I almost finished the first step in my attempt to make Escher more efficient. This was by far the biggest part I supposed. I had to restructure almost all of the Escher classes to use the new protocol implementation. What I did was this: The old protocol implementation created a new Request object for each little request (unless, when multiple requests, like many lines one after the other, get collapsed), each with its own buffer. This buffer then got copied to the socket. You can imagine that creating and disposing buffers while doing heavy rendering (like many simple things like rectangles and lines) put quite a heavy load on the GC. The new implementation uses only one buffer (ok, two; one for input and one for output), and the protocol implementation writes into this one buffer. There is no (de-)allocation at all now. However, after the core of Escher has been adjusted this way, I needed to go through all classes and adjust every bit of Escher to this new implementation. This is now finished and SVN trunk now completely compiles again (it didn’t for a couple of months).

The next step is to shake out any bugs that sneaked in with this rewrite. After this, I might release a new version of Escher.

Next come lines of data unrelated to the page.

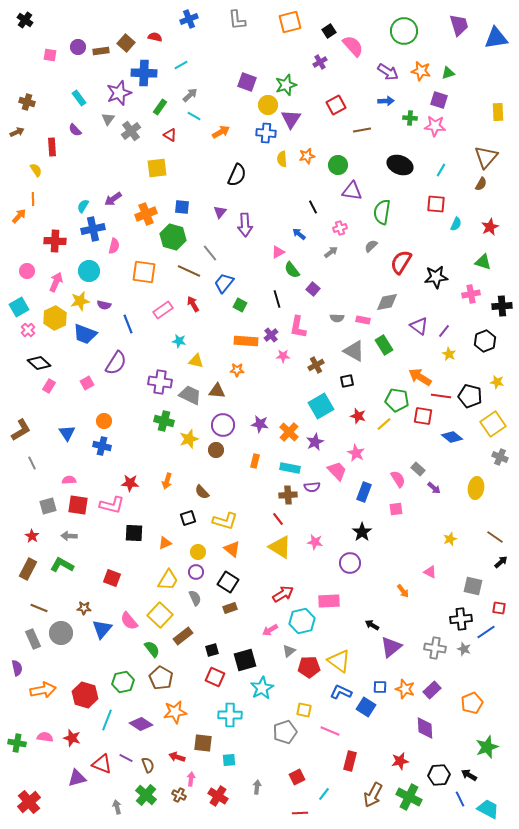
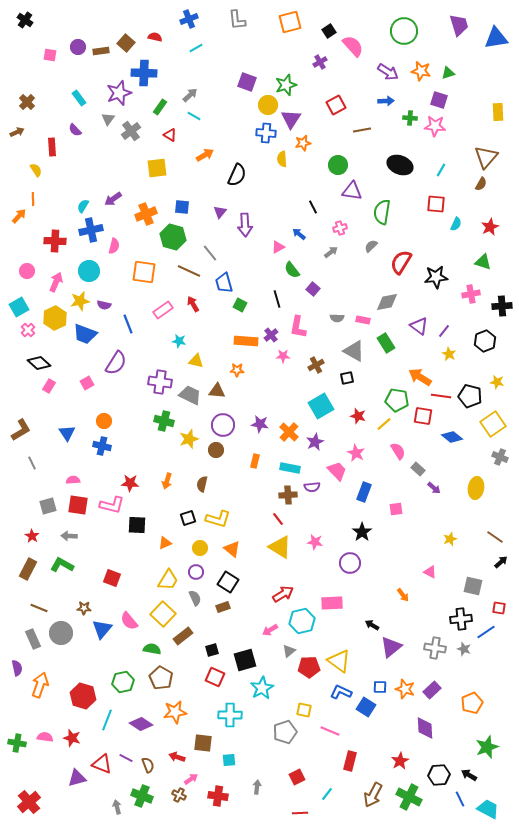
cyan line at (181, 65): moved 15 px right, 17 px up
brown cross at (27, 102): rotated 28 degrees clockwise
orange arrow at (221, 132): moved 16 px left, 23 px down
orange star at (307, 156): moved 4 px left, 13 px up
blue cross at (93, 229): moved 2 px left, 1 px down
pink triangle at (278, 252): moved 5 px up
blue trapezoid at (224, 283): rotated 55 degrees counterclockwise
green rectangle at (384, 345): moved 2 px right, 2 px up
black square at (347, 381): moved 3 px up
pink semicircle at (398, 479): moved 28 px up
pink semicircle at (69, 480): moved 4 px right
brown semicircle at (202, 492): moved 8 px up; rotated 56 degrees clockwise
yellow L-shape at (225, 521): moved 7 px left, 2 px up
black square at (134, 533): moved 3 px right, 8 px up
yellow circle at (198, 552): moved 2 px right, 4 px up
orange arrow at (403, 591): moved 4 px down
pink rectangle at (329, 601): moved 3 px right, 2 px down
brown rectangle at (230, 608): moved 7 px left, 1 px up
yellow square at (160, 615): moved 3 px right, 1 px up
green semicircle at (152, 649): rotated 42 degrees counterclockwise
orange arrow at (43, 690): moved 3 px left, 5 px up; rotated 60 degrees counterclockwise
red hexagon at (85, 695): moved 2 px left, 1 px down
red star at (400, 761): rotated 18 degrees counterclockwise
pink arrow at (191, 779): rotated 48 degrees clockwise
cyan line at (324, 794): moved 3 px right
green cross at (146, 795): moved 4 px left, 1 px down; rotated 20 degrees counterclockwise
red cross at (218, 796): rotated 24 degrees counterclockwise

Things I am pondering to implement for further performance improvement are:

  • Remove synchronization. The idea is that programs that don’t do multithreading shouldn’t be punished by the synchronization. And, after all, applications usually can do this for themselves much more effectively (for example, locking based on ‘frames’ rather than for each graphics primitive). I am not sure if I should ditch the synchronization altogether, or if I should put in some lock() and unlock() methods, which are no-ops when no locking is required, or which do locking via java.util.concurrent.locks, if an application chooses to do so. But my guess is that this not worth the effort or even couterproductive on non-optimizing VMs, a method call usually beeing more expensive than a monitor enter/exit.
  • Implement the communication using NIO Channels and Buffers. This way, the above described buffer would be a direct ByteBuffer and this could be sent directly to the X server, without the hidden copy that is usually made by the SocketOutputStream. This would require to extend the LocalSocket implementation in classpath to implement SocketChannel. I think this shouldn’t be too hard. Communicating over a local socket channel to the X server is almost or exactly like using shared memory area. (My guess is that the buffer is passed through the kernel directly to the receiving process to read from, but I might be wrong here). Either way, this should certainly maximize rendering throughput for OpenGL.